女手ひとつで育ててくれた
真子は飲みかけのコーヒーを持ってソファに腰を下ろし、深い息をついた。りんが学校に出掛けてから自分が出勤するまで、つかの間のコーヒータイム。これが真子の日課であり、唯一の休息の時間でもあった。
(お母さんにも、こんな時間があったのかな……)
真子はふと、自分の母親のことを考えた。母の善子は、若い頃に離婚し、シングルマザーとして真子を育ててくれた。母は昼も夜も働いていて、真子は母が休んでいるところを見たことがなかった。同じひとり親になった今、改めて善子のすごさを実感することが多い。
善子は真子が成人して経済的に自立してから再婚したのだが、その夫も数年前に他界。それ以来ずっと隣県で一人暮らしをしている。最近はあまり連絡を取り合っていなかったが、母なら1人でも大丈夫だろうと真子は思っていた。
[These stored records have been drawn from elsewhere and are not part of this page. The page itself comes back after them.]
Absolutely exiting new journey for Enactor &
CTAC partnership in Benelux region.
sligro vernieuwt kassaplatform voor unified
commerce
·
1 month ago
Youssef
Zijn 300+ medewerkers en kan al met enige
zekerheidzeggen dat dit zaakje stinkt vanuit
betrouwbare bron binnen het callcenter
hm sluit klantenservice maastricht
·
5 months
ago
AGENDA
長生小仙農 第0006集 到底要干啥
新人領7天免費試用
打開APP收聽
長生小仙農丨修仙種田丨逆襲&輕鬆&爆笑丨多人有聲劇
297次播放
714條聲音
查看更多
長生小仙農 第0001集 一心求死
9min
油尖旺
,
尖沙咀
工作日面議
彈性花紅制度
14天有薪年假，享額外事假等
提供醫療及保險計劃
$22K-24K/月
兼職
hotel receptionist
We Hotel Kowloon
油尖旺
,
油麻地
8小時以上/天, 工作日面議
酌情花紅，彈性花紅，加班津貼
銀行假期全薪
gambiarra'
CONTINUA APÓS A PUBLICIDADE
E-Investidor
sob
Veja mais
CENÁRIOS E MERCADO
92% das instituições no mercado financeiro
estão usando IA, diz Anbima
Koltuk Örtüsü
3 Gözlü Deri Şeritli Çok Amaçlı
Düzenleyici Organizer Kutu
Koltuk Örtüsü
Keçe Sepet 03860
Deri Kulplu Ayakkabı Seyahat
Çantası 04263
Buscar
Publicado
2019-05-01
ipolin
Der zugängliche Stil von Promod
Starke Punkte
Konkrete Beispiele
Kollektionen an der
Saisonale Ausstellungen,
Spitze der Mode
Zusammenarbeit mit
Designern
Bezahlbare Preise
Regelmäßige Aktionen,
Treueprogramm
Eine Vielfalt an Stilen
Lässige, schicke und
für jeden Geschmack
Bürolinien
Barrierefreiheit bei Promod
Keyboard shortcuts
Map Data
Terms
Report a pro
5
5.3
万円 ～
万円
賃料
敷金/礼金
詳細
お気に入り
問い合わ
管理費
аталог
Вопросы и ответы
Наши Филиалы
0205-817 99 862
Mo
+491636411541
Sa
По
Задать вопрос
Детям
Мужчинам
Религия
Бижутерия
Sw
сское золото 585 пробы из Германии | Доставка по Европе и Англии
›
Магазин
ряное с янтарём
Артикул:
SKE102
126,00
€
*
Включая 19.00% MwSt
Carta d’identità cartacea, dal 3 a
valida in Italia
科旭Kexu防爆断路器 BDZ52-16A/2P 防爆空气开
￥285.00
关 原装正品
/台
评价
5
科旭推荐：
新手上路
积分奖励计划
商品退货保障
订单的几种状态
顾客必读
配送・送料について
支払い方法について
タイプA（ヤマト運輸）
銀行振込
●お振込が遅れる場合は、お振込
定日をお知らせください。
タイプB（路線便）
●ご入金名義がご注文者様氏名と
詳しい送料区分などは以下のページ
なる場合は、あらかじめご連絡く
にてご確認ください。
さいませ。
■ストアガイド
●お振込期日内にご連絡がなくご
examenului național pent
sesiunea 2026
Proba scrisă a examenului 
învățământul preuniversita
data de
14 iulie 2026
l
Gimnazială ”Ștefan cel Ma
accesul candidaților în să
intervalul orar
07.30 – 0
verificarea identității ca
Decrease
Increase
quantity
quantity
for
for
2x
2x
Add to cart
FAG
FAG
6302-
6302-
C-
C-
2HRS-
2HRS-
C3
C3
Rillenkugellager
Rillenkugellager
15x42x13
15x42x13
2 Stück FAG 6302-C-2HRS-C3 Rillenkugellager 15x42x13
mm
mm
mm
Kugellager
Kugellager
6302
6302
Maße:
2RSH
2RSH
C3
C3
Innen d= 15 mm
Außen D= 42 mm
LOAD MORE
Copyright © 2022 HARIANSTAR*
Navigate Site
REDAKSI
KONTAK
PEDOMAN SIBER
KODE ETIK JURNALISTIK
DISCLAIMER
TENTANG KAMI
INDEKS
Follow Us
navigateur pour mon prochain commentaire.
善子はどんなときも元気で明るく、真子にとって頼もしい存在だ。夫がよそに女を作って出て行っても、一切弱音や愚痴を吐かず、女手ひとつで真子を育て上げた善子のことだ。きっと一人でも、たくましく生活していることだろう。
自分も母のように、娘に誇れる強い女性にならなくては。
真子は自分を鼓舞すると、いつも以上に気合を入れて仕事に向かった。